Top of EXCERPTED RECORDS
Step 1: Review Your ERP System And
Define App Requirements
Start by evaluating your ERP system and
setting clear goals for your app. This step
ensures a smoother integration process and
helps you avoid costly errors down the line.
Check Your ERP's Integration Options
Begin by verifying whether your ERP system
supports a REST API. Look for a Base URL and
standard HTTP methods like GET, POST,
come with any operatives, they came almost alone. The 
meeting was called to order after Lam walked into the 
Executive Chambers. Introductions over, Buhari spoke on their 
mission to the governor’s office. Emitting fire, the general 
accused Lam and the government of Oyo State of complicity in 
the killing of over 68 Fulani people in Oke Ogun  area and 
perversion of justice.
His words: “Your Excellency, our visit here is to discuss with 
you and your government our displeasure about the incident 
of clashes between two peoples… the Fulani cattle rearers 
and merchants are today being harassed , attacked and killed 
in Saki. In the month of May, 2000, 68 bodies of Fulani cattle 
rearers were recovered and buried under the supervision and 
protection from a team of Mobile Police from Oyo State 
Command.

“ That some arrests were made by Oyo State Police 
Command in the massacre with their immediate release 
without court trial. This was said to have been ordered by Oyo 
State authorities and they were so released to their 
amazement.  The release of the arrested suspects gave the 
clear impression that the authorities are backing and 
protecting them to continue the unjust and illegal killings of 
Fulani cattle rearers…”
Bottom of EXCERPTED RECORDS
Top of EXCERPTED RECORDS
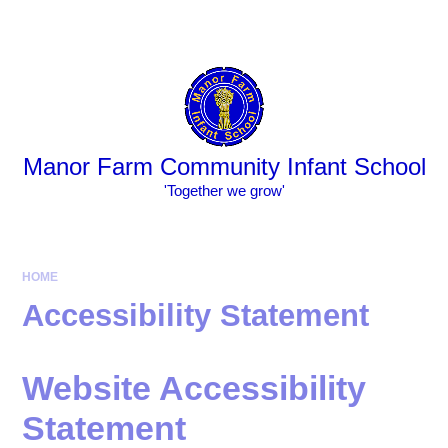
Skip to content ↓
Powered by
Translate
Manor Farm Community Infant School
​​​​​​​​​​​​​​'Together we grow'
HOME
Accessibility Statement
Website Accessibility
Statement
Bottom of EXCERPTED RECORDS
Top of EXCERPTED RECORDS
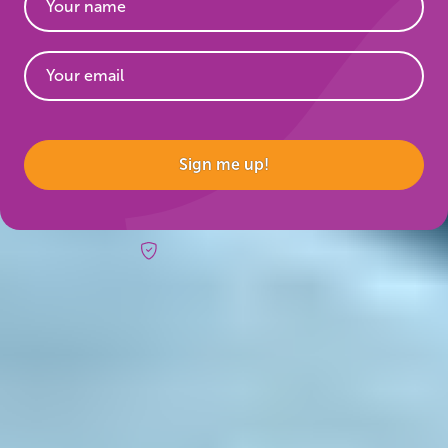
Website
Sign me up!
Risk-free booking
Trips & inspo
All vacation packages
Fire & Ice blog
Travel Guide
Bottom of EXCERPTED RECORDS
• [WORK TASK]: Go through the listing and copy each line that includes the string "cattle".

• [RESPONSE TO THIS EXERCISE]:
of clashes between two peoples… the Fulani cattle rearers 
in Saki. In the month of May, 2000, 68 bodies of Fulani cattle 
Fulani cattle rearers…”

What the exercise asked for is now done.